# ACTION ITEM:
Pull each line with the string "software" from the entries.

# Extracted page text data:

* * * * *

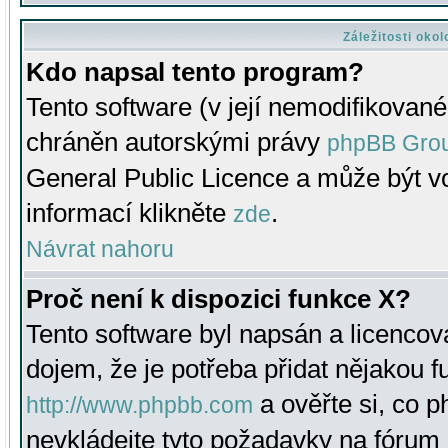
Záležitosti oko
Kdo napsal tento program?
Tento software (v její nemodifikované
chráněn autorskými právy
phpBB Gro
General Public Licence a může být vo
informací klikněte
.
zde
Návrat nahoru
Proč není k dispozici funkce X?
Tento software byl napsán a licenco
dojem, že je potřeba přidat nějakou f
a ověřte si, co 
http://www.phpbb.com
nevkládejte tyto požadavky na fóru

* * * * *

# SOLUTION BELOW:
Tento software (v její nemodifikované
Tento software byl napsán a licenco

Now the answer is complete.